# NET question



## Viper_SA (24/3/17)

How many grams/ml do you guys typically use for NETs?
Tagging @Spydro


----------



## Viper_SA (25/3/17)

What I mean is how many grams of tobacco per ml of PG to extract. @drew I know you also made some NETs in the past


----------



## Spydro (25/3/17)

1/2 ounce of tobacco in 125 ml of VG (hot extraction).


----------



## Raindance (25/3/17)

Interesting topic @Viper_SA and @Spydro. I would like to know some more. I assume that this is to make your own Nicotine concentrate or is it a pure Tobacco extract? The latter would seem more of the case as placing tobacco in VG would extract all the flavors not just the nic. Does doing this with a tobacco create a solution that tastes the same as the original tobacco when vaped? Does one need to dilute it further? Need to add more nic?

Thanks and regards


----------



## stevie g (25/3/17)

I've used 50g to 200ml PG, heated 50 degrees for 3 days. Strain 3 times while hot through coffee filters. 

Used at 5%.

Was a tasty strong tobacco with more kick than artificial tobaccos.

Reactions: Thanks 1


----------



## Viper_SA (25/3/17)

@Raindance as I understand it you need ethers or alcohols to extract nicotine. PG or VG would just give a tobacco absolute flavor. This is how I understand it. Think I'll settle for 10 - 15g tobacco per 50ml PG. Cold extraction, and left for a month th or so.

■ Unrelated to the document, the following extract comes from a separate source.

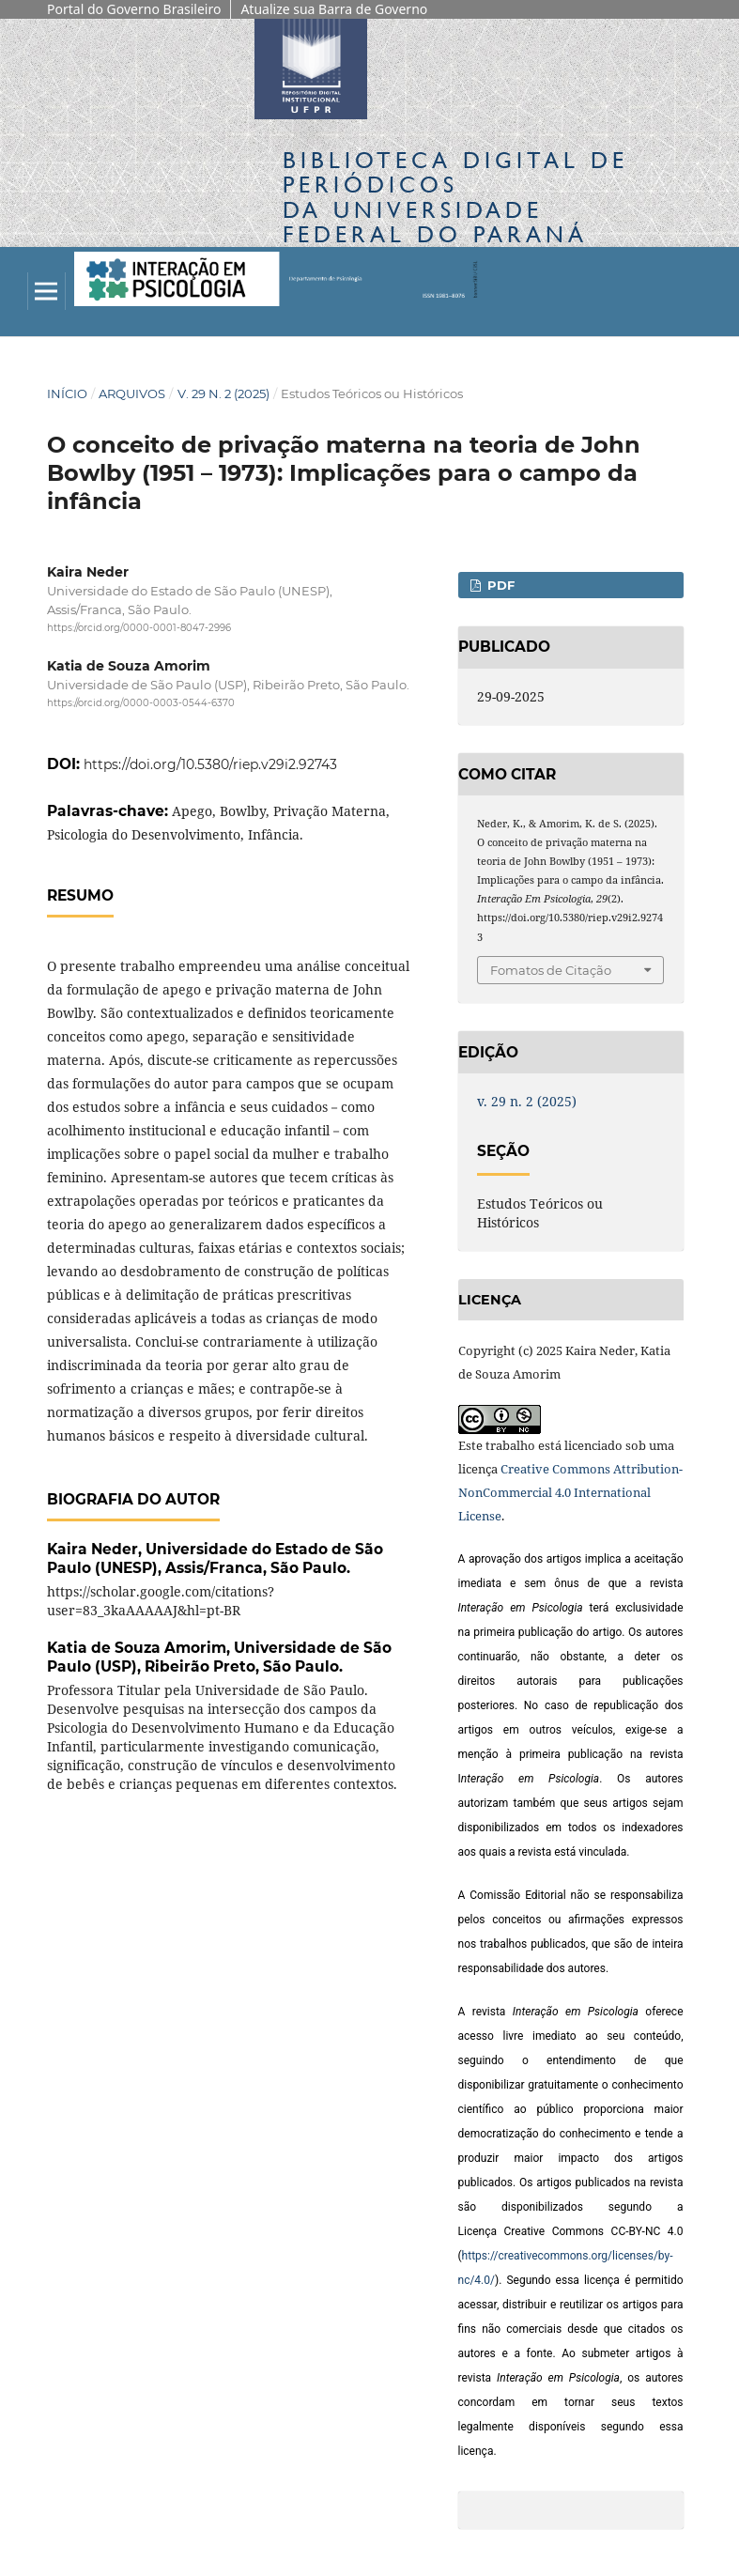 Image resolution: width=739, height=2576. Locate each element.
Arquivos (132, 393)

I got some Transvaal Dark and Navy Cut Medium pipe tobacco from Wesley's in Rosebank yesterday when I picked up a 2nd hand lens at Kameraz. Smells nice and dark with lots of smokey notes. Might keep the bottles at 30 degrees in an empty snake cage.

Reactions: Like 1 | Thanks 1


----------



## Viper_SA (25/3/17)

Ended up going with 10gram/100ml to get enough liquid coverage.

Reactions: Like 1


----------